How the FTC will source and investigate improper disclosures is unclear. Celebrities now have their hands in many pots and invest in many companies, so what constitutes an “advertisement” is an ever-changing description.
When there are thousands of posts a day from celebrities, it seems unlikely that any one department can monitor all posts and determine what is organic and what is paid.
Another concern is when healthcare is involved.

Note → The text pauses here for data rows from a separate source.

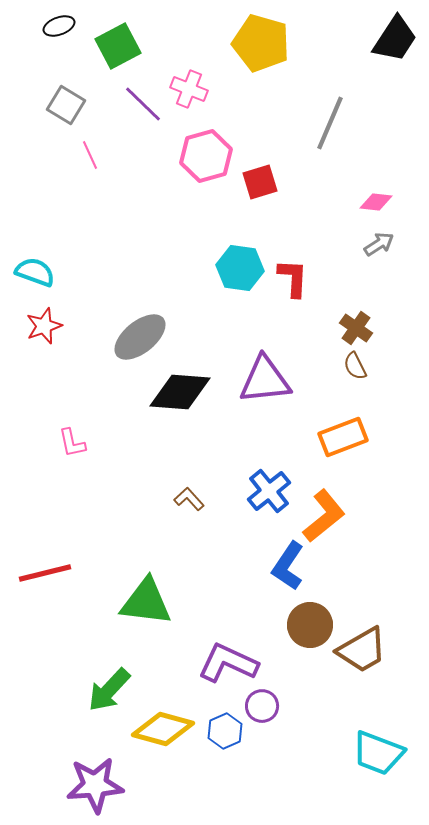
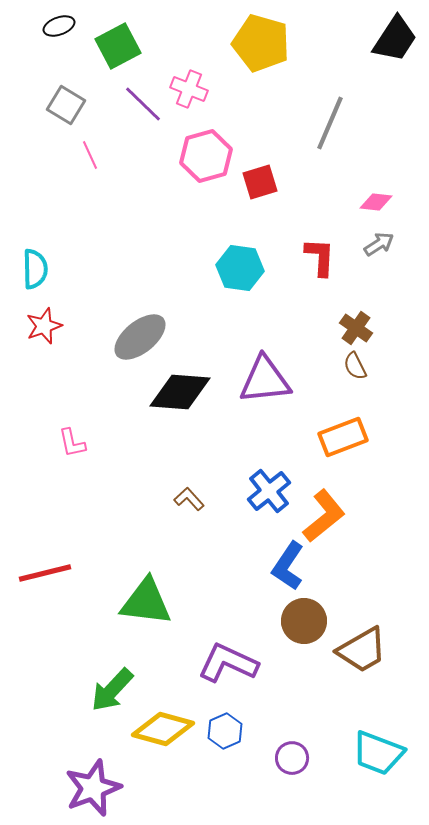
cyan semicircle: moved 3 px up; rotated 69 degrees clockwise
red L-shape: moved 27 px right, 21 px up
brown circle: moved 6 px left, 4 px up
green arrow: moved 3 px right
purple circle: moved 30 px right, 52 px down
purple star: moved 2 px left, 3 px down; rotated 16 degrees counterclockwise
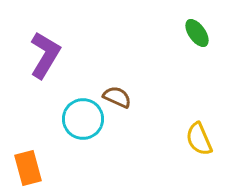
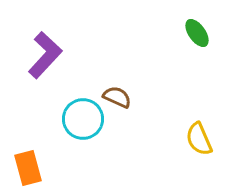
purple L-shape: rotated 12 degrees clockwise
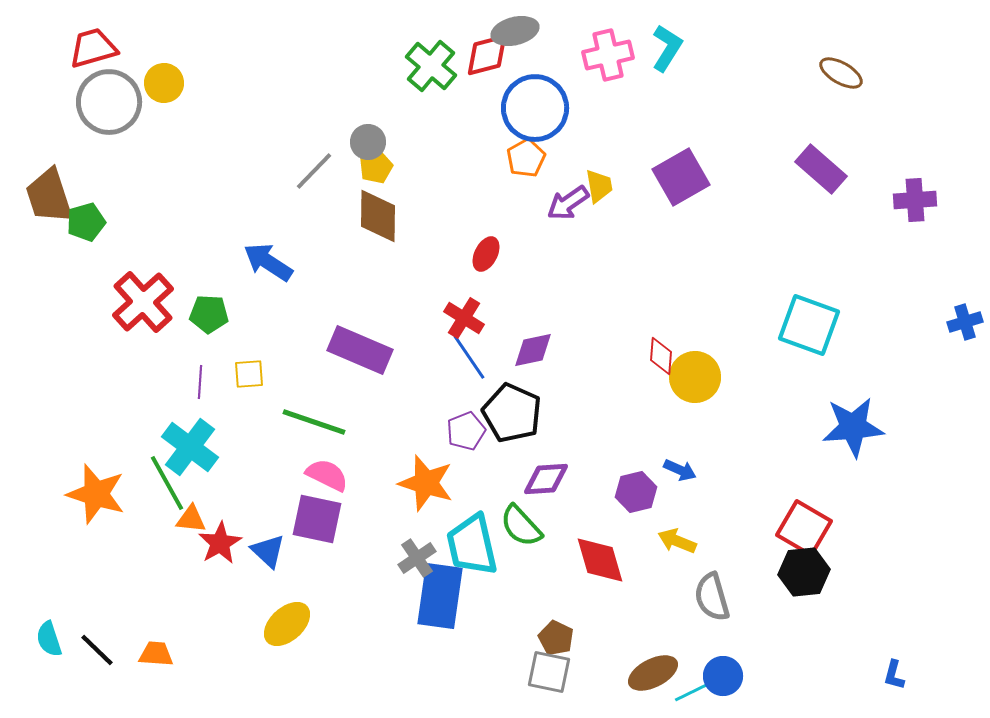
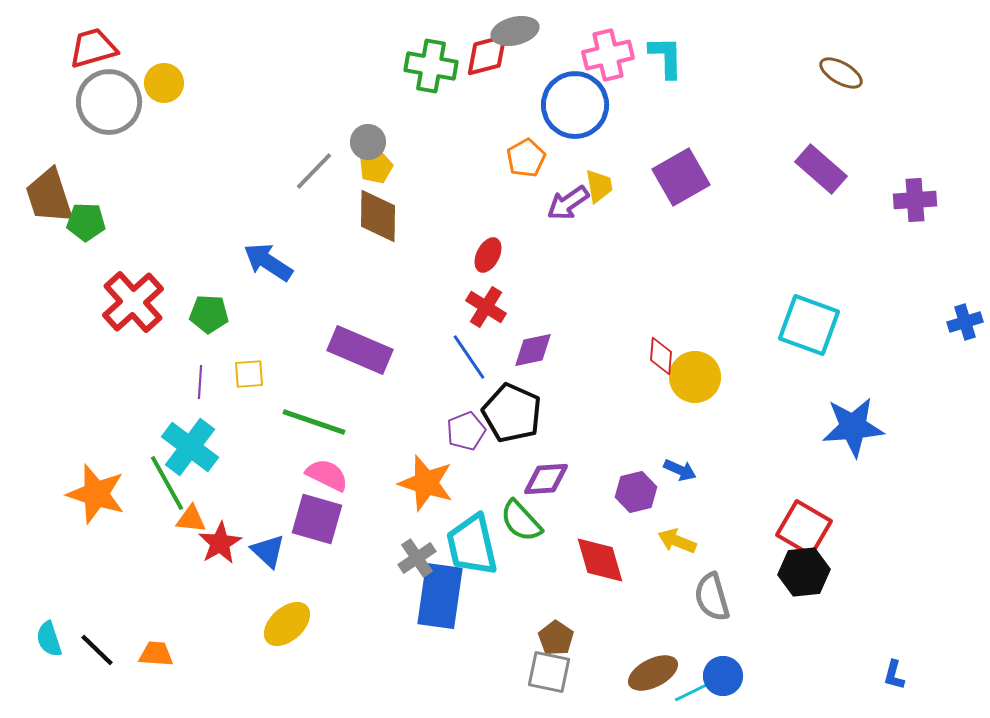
cyan L-shape at (667, 48): moved 1 px left, 9 px down; rotated 33 degrees counterclockwise
green cross at (431, 66): rotated 30 degrees counterclockwise
blue circle at (535, 108): moved 40 px right, 3 px up
green pentagon at (86, 222): rotated 18 degrees clockwise
red ellipse at (486, 254): moved 2 px right, 1 px down
red cross at (143, 302): moved 10 px left
red cross at (464, 318): moved 22 px right, 11 px up
purple square at (317, 519): rotated 4 degrees clockwise
green semicircle at (521, 526): moved 5 px up
brown pentagon at (556, 638): rotated 8 degrees clockwise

Kim Kardashian previously posted an image to Instagram of her holding a bottle of morning-sickness medicine Diclegis.
The FDA sent Duchesnay, maker of Diclegis, a letter stating the posts were “false or misleading in that it presents efficacy claims for Diclegis, but fails to communicate any risk information associated with its use and it omits material facts.”
Kardashian’s post, which had since been placed on Facebook and Twitter as well, were deleted, edited and reposted with “important safety information” as well as hashtag #CorrectiveAd, making clear this time (as opposed to the first) that the post was an advertisement.
Despite the original post presenting many symptoms of an undisclosed ad, the FTC would not comment on the Kardashian Instagram post.
If the FTC intends on enforcing these guidelines, however, it must consider the evolution of social media ad space and its place in it. In such a rapidly-changing space of social network platforms, should the FTC only develop guidelines once a year? Is it time for the FTC to create social media site specific guidelines? Should the FTC charge influencers? These are all prelevant questions the FTC needs to answer if it wants to remain ahead of the marketing curve.